A visita de Lavrov ao Cairo, por sua vez, foi mais uma demonstração de Moscou de que o país não está isolado diplomaticamente, como querem nações como os EUA e a União Europeia. Na semana passada, o presidente Vladimir Putin esteve em Teerã, onde se encontrou com lideranças locais, como o presidente Ebrahim Raisi e o líder supremo, aiatolá Ali Khamenei, e com o presidente da Turquia, Recep Tayyip Erdogan.

A viagem do chanceler, que também inclui Uganda, Etiópia e Congo, tem essencialmente o objetivo de atrair as nações africanas do lado russo. Em um artigo publicado em quatro jornais africanos, ele elogiou o que descreveu como um "caminho independente" adotado pelos países africanos em rejeitar aderir às sanções ocidentais contra a Rússia e as "indisfarçadas tentativas dos EUA e de seus satélites europeus de ganhar vantagem e impor uma ordem mundial unipolar”.

No Cairo, Lavrov encontrou uma plateia afável: ali, nenhum governo condenou publicamente a guerra na Ucrânia, e eles evitam fazer críticas abertas a Moscou, apontando para os longevos laços políticos e, especialmente, econômicos: no caso dos grãos, a Rússia é o principal fornecedor para boa parte das nações árabes.

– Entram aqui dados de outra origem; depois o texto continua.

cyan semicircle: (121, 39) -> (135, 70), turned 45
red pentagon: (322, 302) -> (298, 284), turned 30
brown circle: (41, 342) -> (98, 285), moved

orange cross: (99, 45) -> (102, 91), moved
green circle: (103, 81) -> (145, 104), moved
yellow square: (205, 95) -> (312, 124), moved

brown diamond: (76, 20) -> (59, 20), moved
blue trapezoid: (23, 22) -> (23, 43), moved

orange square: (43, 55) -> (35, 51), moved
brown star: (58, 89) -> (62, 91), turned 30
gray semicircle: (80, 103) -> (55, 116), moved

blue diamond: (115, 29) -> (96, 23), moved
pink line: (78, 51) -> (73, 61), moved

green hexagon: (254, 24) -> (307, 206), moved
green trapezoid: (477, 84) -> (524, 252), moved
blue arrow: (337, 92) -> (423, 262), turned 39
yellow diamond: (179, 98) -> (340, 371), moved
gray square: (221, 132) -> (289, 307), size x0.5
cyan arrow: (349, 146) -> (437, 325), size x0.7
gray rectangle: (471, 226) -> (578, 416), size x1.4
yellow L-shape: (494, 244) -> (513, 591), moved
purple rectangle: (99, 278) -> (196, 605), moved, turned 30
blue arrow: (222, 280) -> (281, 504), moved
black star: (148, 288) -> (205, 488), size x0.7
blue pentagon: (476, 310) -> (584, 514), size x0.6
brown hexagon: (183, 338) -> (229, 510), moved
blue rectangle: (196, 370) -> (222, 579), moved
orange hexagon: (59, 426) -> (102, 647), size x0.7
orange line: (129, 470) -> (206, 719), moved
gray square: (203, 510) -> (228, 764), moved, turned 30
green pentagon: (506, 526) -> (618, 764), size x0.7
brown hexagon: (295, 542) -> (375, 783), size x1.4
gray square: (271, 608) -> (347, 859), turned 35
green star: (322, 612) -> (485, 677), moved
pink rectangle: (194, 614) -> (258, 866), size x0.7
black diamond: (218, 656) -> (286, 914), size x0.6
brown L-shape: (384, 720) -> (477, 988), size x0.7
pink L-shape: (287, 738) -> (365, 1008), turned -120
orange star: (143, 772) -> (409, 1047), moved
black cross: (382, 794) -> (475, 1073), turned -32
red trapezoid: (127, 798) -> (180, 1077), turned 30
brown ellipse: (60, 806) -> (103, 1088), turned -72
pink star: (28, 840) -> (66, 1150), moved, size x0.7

Embasamento para alegações

A insistência do Kremlin de que Kiev é liderada por neonazistas — apesar do próprio Zelensky ser judeu — tem origens históricas, datando da invasão da Ucrânia por forças alemãs durante a Segunda Guerra Mundial. À época, alguns nacionalistas apoiaram as forças de Adolf Hitler, fosse por simpatia aos ideias ou para fazer oposição à União Soviética, após a política stalinista de coletivização agrícola que matou 3 milhões de pessoas ter duros impactos para os ucranianos na década anterior.

Esse alinhamento às forças de ocupação alemãs é citado por aliados de Putin como uma prova de que o nazismo "reside" na alma ucraniana. Com o desmantelamento da União Soviética, em 1991, e o aumento do sentimento nacionalista, alguns grupos neonazistas ressurgiram, inclusive em Kiev, onde ganharam algum destaque após a revolta popular iniciada em 2013 e que derrubou o governo pró-Moscou de Viktor Yanukovich, no ano seguinte. Desde então, atuam na luta contra separatistas russos.